78 Voir par exemple, de Herbert G. Dorsey III, le long article en ligne : « The Historical Influence of International Banking », dont le sommaire est le suivant : « 1. The Knights Templars. 2. The Money Lenders of Amsterdam. 3. The Illuminati. 4. World Revolution & World War. 5. The Aftermath. 6. Control of Information. 7. Bibliography. » Voir http://usa-the-republic.com/ illuminati/cfr_3.html, 26 juillet 2005. La première section de l’article-pamphlet (« The Knights Templars ») commence par ce résumé de la vision généalogique du complot mondial bricolée par l’auteur-militant (qu’il faut lire dans l’original américain) : « The first International Bankers were the Knights Templar, a secretive society created and sponsored by an even more secret society known as the “Priory de Scion” [sic] during the time of the Christian Crusades to recapture the Holy Lands from Muslim control. The « Priory de Scion » has had considerable historical influence in Europe from the time of the Crusades to the present. The reason that most persons have not heard of the “Priory De Scion” is that they work secretly behind the scenes. Christopher Columbus was a secret member of the “Priory de Scion” and on his voyage of discovery to the “New World”, his Flag Ship had the Templar Cross emblem on the Main Sail. This was unusual because the Templars had been outlawed by that time in history. A list of the “Grand Masters of the Priory de Scion” would include such notables as Leonardo Da Vinci and Sir Isaac Newton. This secret organization still wields extraordinary secret power in modern Europe and has exercised a large
influence in creating the present European Union. The Knights Templars were required to take oaths of poverty and chastity to become members. Their stated mission was to guard the roads to the Holy Land. Their popularity became so great that they became a political force with which even kings had to reckon. » Dans ce passage, Herbert G. Dorsey III, traitant des Templiers et des membres du « Prieuré de Sion », gardiens supposés du saint Graal, se réfère à L’Énigme sacrée et au Message, qu’il paraphrase sans vergogne, non sans saupoudrer la légende plantardienne de condiments antiploutocratiques. Ce visionnaire d’extrême droite est notamment l’auteur de The Secret History of the New World Order (s. d., 1993), cité ou paraphrasé par Holey dans le Livre jaune n° 5.

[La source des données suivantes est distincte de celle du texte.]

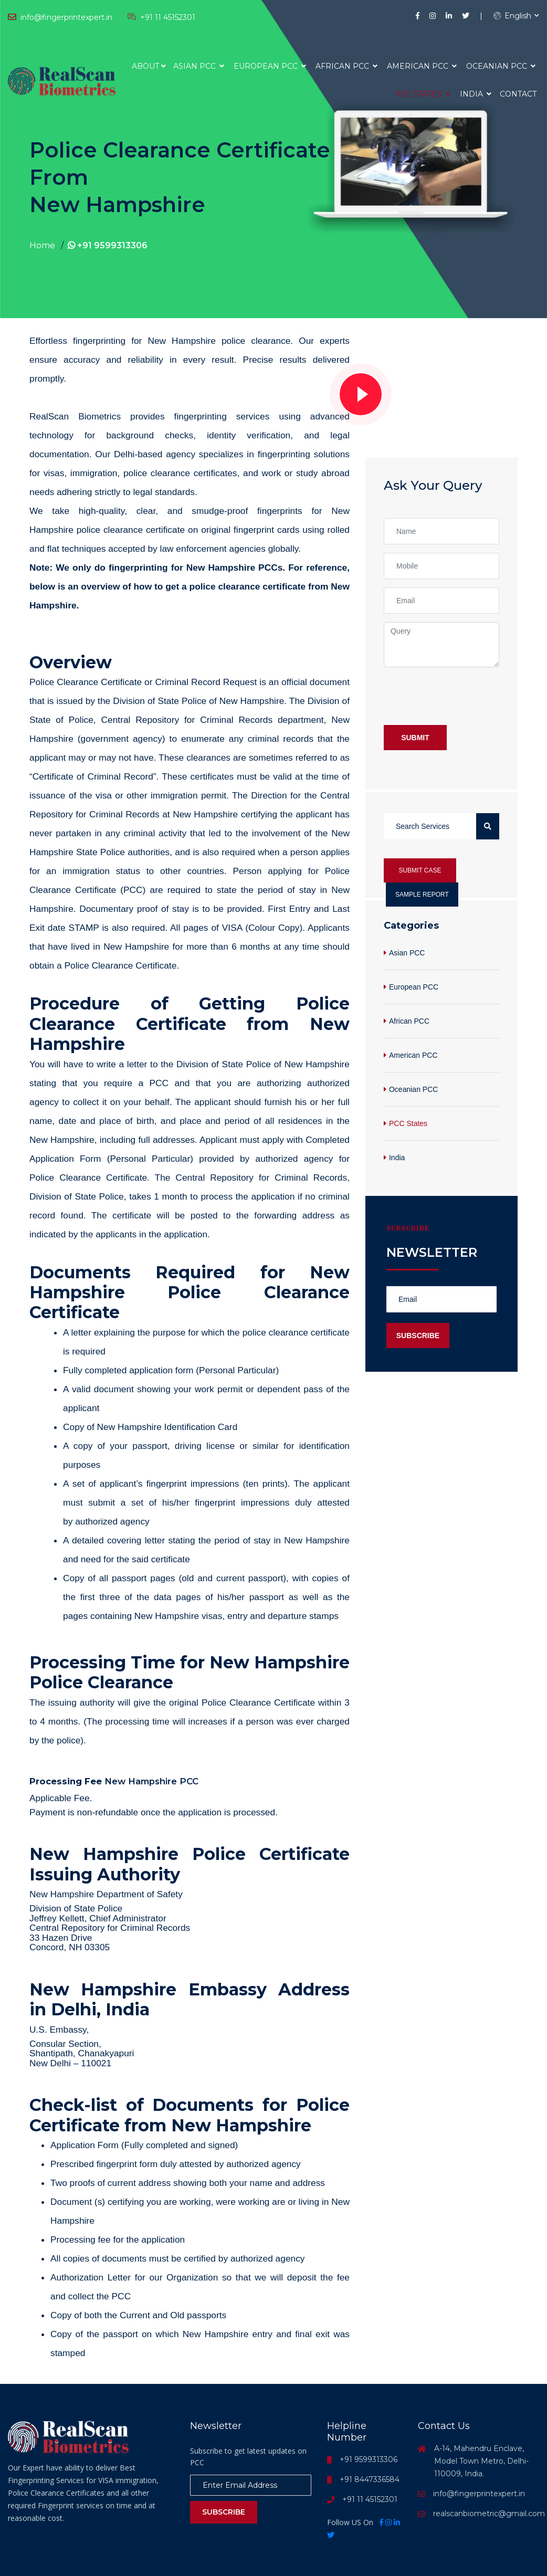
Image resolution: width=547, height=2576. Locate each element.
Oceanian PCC (500, 66)
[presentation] (463, 696)
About (145, 66)
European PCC (270, 66)
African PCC (346, 66)
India (475, 94)
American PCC (422, 66)
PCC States (422, 94)
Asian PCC (198, 66)
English (512, 15)
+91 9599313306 (108, 245)
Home (42, 245)
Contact (518, 94)
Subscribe (417, 1335)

79 Voir Milton William Cooper, « Secret Societies/New World Order » (s. d., rédigé après le printemps 1990), http://illuminati-news.com/secret-societies-nwo.htm. William Cooper a également repris à son compte la thèse du complot gouvernemental (CIA incluse) visant à propager le virus du sida à des fins criminelles. Voir Cooper, 1991 et 1996.
80 Sur le concept de « mise en acceptabilité idéologique », voir Faye, 1973.